Eating at Aunt Leonie's

Monday, 20 June 2011

The air of those rooms was saturated with the fine bouquet of a silence so nourishing, so succulent, that I never went into them without a sort of greedy anticipation, particularly on those first mornings, chilly still, of the Easter holidays, when I could taste it more fully becuase I had only just arrived in Combray:  before I went in to say good morning to my aunt I would be kept waiting a moment in the outer room where the sun, wintry still, had crept in to warm itself before the fire, which was already alight between its two bricks and plastering the whole room with a smell of soot, turning it into one of those great rustic open hearths, or one of those canopied mantelpieces in country houses, beneath which one sits hoping that in the world outside it is raining or snowing, hoping almost for a catastrophic deluge to add the romance of being in winter quarters to the comfort of a snug reatreat;  I would pace to and fro between the prie-dieu and the stamped velvet armchairs, each one always draped in its crocheted antimacassar, while the fire, baking like dough the appetising smells with which the air of the room was thickly clotted and which the moist and sunny freshness of the morning had already "raised" and started to "set", puffed them and glazed them and fluted them and swelled them into an invisible though not impalpable country pie, an immense "turnover" to which, barely waiting to savour the crisper, more delicate, more reputably but also drier aromas of the cupboard, the chest of drawers and the patterned wall-paper, I always returned with an unconfessed gluttony to wallow in the central, glutinous, insipid, indigestible and fruity smell of the flowered bedspread.

Marcel Proust - Swann's Way

That is one single sentence.  Mr Proust, you may argue that there are colons and semi-colons in there and that this is in fact three combined sentences.  I would tend to take your side, if that's indeed what you would say.  However, every English teacher in the world would probably lambast you, and Microsoft Word would castigate you, for your ridiculous sentence lengthiness.

And yet what the hell do they know about miracles?  My mind, ill fit for concentration and memory, read straight through that entire sentence, not having to stop once to go back to find itself again, only going back because it wanted a second taste.

You, my dear Mr Proust, are the literary equivalent of a chocolate eclair (as I do not believe I have ever tasted a madeleine).  Thank you :)

5 comments

  1. If he could hear you comparing his work to a chocolate eclair, I'm sure he would smile.

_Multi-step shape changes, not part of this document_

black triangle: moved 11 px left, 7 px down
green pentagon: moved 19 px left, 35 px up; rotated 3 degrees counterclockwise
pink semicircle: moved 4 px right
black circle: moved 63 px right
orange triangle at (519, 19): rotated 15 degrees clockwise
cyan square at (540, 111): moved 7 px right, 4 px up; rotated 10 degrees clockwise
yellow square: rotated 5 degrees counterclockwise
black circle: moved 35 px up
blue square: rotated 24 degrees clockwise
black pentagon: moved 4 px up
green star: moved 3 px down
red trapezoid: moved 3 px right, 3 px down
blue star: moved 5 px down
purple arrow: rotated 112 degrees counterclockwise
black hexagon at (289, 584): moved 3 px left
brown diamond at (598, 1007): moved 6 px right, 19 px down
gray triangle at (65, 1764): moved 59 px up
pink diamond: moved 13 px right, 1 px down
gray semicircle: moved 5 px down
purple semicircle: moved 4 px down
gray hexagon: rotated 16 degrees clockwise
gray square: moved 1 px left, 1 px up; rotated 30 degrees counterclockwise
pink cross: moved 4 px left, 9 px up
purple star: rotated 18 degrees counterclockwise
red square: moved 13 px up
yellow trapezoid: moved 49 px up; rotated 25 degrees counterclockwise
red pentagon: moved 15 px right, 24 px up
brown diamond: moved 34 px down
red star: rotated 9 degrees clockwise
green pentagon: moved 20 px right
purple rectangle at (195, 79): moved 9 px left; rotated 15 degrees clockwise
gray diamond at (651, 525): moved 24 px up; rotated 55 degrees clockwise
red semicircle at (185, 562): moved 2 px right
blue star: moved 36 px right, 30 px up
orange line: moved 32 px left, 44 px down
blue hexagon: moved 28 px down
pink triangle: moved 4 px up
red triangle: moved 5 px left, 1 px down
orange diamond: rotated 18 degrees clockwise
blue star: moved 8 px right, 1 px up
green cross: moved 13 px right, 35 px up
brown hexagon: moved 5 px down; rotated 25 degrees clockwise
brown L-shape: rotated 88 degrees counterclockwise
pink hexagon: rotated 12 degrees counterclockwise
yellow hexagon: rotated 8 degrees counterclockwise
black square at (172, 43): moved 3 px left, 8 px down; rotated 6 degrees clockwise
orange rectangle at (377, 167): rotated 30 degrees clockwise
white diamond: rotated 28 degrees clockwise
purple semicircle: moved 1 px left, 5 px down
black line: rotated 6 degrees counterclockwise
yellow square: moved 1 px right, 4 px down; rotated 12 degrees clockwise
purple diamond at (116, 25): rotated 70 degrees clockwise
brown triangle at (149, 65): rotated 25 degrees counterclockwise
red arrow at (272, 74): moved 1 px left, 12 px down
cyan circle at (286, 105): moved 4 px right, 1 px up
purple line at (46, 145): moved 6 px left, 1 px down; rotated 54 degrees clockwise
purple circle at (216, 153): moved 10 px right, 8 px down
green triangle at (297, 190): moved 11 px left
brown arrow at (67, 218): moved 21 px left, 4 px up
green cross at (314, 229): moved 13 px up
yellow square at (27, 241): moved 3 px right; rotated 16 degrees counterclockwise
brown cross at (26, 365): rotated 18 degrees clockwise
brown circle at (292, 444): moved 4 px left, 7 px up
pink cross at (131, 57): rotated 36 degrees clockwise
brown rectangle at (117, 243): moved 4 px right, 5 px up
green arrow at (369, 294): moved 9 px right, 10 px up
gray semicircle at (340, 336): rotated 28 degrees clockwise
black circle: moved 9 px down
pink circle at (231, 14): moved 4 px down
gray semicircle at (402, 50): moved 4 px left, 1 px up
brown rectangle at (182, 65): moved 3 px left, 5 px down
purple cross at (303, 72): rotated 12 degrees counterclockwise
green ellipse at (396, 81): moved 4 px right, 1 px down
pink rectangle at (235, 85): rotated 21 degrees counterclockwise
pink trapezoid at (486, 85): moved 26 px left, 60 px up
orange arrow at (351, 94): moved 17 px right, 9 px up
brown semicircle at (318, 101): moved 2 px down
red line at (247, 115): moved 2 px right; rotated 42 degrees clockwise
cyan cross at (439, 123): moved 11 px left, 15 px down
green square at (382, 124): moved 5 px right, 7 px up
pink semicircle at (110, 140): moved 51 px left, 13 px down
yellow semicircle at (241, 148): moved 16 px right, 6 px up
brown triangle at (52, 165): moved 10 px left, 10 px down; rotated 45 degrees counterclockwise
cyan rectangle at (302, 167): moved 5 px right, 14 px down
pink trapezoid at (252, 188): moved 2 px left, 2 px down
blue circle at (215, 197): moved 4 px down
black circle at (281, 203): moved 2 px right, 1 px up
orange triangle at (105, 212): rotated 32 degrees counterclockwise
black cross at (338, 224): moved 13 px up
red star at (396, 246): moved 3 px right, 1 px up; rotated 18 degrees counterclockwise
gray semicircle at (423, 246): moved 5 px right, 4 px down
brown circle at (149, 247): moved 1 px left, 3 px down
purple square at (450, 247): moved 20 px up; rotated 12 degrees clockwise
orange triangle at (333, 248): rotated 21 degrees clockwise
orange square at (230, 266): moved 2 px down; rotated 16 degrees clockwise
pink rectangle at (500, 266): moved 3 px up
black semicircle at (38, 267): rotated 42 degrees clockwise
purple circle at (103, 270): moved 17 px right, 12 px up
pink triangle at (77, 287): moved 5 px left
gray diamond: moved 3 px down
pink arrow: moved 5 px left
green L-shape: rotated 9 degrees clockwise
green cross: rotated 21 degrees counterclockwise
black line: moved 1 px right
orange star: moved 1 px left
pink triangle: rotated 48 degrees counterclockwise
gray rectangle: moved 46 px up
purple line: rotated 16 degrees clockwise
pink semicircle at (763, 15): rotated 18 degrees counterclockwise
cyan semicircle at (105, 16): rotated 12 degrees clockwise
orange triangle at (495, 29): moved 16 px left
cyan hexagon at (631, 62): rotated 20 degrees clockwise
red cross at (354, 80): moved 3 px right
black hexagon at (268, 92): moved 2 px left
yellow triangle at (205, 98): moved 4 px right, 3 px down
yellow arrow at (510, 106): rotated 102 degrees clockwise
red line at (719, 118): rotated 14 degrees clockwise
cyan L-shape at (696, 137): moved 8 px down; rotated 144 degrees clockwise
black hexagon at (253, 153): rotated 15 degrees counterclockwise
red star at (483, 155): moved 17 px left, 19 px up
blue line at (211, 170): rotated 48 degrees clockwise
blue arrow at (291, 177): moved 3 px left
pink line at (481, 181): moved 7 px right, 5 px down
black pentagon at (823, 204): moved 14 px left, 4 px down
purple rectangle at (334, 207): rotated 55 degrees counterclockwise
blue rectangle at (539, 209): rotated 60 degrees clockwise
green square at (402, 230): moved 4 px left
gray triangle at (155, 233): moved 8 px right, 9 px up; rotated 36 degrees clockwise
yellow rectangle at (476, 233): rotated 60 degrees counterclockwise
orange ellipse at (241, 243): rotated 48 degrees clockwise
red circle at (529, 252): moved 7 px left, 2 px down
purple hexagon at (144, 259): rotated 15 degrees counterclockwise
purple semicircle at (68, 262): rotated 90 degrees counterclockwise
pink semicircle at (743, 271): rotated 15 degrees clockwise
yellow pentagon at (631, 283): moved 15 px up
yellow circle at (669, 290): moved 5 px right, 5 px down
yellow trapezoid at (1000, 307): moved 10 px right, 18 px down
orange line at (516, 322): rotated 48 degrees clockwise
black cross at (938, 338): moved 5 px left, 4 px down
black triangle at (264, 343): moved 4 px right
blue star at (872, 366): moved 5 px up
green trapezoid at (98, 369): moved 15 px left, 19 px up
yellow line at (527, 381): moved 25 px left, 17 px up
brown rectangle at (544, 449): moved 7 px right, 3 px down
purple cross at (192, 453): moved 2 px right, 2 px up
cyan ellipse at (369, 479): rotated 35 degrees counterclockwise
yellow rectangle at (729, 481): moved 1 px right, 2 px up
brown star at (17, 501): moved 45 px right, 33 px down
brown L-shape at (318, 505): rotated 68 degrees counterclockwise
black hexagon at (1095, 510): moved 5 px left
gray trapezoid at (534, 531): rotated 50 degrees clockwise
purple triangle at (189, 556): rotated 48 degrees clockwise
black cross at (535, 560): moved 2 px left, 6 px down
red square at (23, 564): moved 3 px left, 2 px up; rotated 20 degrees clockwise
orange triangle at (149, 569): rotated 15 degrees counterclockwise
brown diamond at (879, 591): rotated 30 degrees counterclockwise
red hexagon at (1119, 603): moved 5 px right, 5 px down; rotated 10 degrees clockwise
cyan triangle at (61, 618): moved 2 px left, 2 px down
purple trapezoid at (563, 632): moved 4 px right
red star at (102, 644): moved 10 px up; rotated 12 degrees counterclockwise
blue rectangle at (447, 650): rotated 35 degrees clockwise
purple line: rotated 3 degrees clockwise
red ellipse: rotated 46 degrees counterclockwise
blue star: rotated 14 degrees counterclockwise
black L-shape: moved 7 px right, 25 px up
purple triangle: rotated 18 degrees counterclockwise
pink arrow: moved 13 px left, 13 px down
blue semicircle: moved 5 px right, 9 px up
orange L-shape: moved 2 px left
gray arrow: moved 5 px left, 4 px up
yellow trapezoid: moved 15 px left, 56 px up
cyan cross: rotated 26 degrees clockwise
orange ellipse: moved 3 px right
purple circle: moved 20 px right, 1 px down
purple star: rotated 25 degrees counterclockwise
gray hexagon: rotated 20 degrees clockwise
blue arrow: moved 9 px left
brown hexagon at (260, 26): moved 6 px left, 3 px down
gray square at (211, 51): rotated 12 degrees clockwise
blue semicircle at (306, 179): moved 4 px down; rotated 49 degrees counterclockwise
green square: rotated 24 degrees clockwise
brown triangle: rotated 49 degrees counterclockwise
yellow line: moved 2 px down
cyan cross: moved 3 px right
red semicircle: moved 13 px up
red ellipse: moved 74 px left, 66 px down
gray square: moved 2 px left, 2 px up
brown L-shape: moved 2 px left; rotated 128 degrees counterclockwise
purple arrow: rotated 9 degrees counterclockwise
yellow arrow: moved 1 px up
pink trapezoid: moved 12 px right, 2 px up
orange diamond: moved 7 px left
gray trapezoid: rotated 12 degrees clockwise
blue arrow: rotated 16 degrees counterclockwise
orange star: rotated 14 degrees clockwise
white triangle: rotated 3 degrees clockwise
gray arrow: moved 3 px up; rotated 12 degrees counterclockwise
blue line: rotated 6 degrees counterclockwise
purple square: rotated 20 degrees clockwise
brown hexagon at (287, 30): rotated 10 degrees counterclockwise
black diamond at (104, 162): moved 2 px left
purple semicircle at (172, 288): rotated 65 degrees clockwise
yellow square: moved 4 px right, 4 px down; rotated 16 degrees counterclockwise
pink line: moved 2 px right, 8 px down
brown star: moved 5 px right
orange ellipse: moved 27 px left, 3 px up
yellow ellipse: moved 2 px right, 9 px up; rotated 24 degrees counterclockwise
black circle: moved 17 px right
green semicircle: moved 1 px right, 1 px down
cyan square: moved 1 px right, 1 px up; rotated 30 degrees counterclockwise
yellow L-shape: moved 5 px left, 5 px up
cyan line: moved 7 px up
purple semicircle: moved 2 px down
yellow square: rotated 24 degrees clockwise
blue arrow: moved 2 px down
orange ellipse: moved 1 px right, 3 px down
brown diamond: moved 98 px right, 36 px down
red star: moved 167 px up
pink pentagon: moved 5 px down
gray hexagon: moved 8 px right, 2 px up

    In "The Past Recaptured", Proust wrote: This constant aberration of the critics is such that a writer should almost prefer to be judged by the public at large...For the talent of a great writer-which, after all, is merely an instinct religiously hearkened to (while silence is imposed on everything else) perfected and understood-has more in common with the instinctive life of the people than with the superficial verbiage and fluctuating standards of the conventionally recognised judges.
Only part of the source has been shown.